O lenço de seda, outrora relegado ao fundo do armário como um acessório de composição estática, vive uma metamorfose inesperada sob as luzes das vitrines da Burberry. Em um movimento que combina precisão estratégica e timing cultural, a grife britânica reposicionou suas peças icônicas — aquelas que ostentam o padrão xadrez característico — como a espinha dorsal de sua nova identidade. Sob a liderança do CEO Joshua Schulman, que assumiu o comando em 2024, a marca não apenas organiza esses itens em 'scarf bars' impecáveis, mas os elegeu como o elo de ligação entre a herança centenária da casa e o apetite volátil dos novos consumidores. A estratégia revela um entendimento claro sobre o luxo contemporâneo: a necessidade de oferecer uma porta de entrada que não exija o desembolso de um trench coat, mas que ainda assim carregue o peso simbólico da etiqueta.
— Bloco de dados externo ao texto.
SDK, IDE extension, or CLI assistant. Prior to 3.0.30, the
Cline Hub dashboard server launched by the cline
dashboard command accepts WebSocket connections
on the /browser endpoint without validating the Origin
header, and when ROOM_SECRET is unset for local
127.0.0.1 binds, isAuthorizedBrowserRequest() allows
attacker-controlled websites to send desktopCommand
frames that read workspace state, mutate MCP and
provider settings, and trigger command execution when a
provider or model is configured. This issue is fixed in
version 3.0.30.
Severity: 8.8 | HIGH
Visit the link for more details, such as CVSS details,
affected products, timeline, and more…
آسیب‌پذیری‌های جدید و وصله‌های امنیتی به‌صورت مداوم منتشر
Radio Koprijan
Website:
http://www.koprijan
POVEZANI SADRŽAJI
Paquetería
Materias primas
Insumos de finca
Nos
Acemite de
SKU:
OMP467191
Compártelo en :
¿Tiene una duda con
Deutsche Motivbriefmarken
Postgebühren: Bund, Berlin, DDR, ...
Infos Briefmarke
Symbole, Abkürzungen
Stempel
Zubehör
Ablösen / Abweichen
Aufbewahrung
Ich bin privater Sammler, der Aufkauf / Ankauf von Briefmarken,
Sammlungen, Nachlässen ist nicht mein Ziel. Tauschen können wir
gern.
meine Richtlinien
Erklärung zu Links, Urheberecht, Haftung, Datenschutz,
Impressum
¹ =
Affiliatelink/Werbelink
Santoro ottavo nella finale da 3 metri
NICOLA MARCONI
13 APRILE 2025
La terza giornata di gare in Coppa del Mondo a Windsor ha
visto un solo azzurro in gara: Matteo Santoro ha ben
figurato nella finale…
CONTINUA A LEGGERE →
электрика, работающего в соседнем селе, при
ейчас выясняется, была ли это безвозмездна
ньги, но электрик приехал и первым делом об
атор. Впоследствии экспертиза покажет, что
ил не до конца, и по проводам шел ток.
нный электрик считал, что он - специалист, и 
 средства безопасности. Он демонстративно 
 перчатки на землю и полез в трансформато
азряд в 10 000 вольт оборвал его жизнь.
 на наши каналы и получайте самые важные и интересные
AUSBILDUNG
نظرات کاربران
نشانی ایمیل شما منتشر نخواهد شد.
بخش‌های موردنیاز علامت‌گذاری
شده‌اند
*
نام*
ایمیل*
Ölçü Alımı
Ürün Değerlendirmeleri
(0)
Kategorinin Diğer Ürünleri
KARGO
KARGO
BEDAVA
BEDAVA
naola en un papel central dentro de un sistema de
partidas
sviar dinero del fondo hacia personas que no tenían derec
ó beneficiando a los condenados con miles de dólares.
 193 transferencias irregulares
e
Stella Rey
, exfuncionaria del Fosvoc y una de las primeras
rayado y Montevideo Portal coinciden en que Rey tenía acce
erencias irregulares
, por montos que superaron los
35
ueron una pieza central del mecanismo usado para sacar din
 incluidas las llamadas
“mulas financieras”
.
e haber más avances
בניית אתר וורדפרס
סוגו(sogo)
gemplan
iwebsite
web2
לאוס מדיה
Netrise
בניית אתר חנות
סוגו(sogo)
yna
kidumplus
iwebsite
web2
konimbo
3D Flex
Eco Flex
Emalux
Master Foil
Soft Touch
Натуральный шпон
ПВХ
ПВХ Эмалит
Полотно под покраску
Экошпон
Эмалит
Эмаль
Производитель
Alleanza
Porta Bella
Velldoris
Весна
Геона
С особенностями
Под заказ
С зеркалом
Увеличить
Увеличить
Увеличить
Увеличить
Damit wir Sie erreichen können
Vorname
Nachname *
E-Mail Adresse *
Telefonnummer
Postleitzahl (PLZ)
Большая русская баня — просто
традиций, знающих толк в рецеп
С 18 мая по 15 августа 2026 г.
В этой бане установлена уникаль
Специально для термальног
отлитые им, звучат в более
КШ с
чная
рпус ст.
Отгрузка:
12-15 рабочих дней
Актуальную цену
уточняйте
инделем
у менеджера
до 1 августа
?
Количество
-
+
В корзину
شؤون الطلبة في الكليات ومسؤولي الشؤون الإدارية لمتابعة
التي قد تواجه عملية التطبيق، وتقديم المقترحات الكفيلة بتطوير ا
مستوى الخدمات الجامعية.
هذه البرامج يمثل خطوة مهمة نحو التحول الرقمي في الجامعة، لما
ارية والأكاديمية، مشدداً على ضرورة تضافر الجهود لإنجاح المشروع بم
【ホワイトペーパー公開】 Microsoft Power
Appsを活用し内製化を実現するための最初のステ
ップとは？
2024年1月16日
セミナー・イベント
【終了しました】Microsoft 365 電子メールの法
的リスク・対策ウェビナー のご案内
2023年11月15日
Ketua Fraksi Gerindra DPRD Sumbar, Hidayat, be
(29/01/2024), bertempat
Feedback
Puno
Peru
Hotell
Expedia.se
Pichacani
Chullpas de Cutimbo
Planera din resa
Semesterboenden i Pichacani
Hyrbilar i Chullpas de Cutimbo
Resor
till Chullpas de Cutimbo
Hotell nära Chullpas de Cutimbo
A estética do retorno e a força do ícone

O fenômeno do lenço Burberry não ocorre no vácuo, mas surfa na onda do minimalismo dos anos 90, um movimento estético que encontrou novo fôlego após a estreia da série 'Love Story'. Ao evocar a elegância de Carolyn Bessette-Kennedy, a moda atual redescobre acessórios que, por décadas, foram vistos como previsíveis. A Burberry, sagaz, aproveitou a tendência para reforçar sua própria narrativa de 'britishness', inspirando-se em ícones da realeza britânica, como a Rainha Elizabeth II, para dar substância às suas coleções mais recentes. O resultado é uma curadoria que parece atemporal, mesmo quando responde a um impulso momentâneo do mercado de luxo.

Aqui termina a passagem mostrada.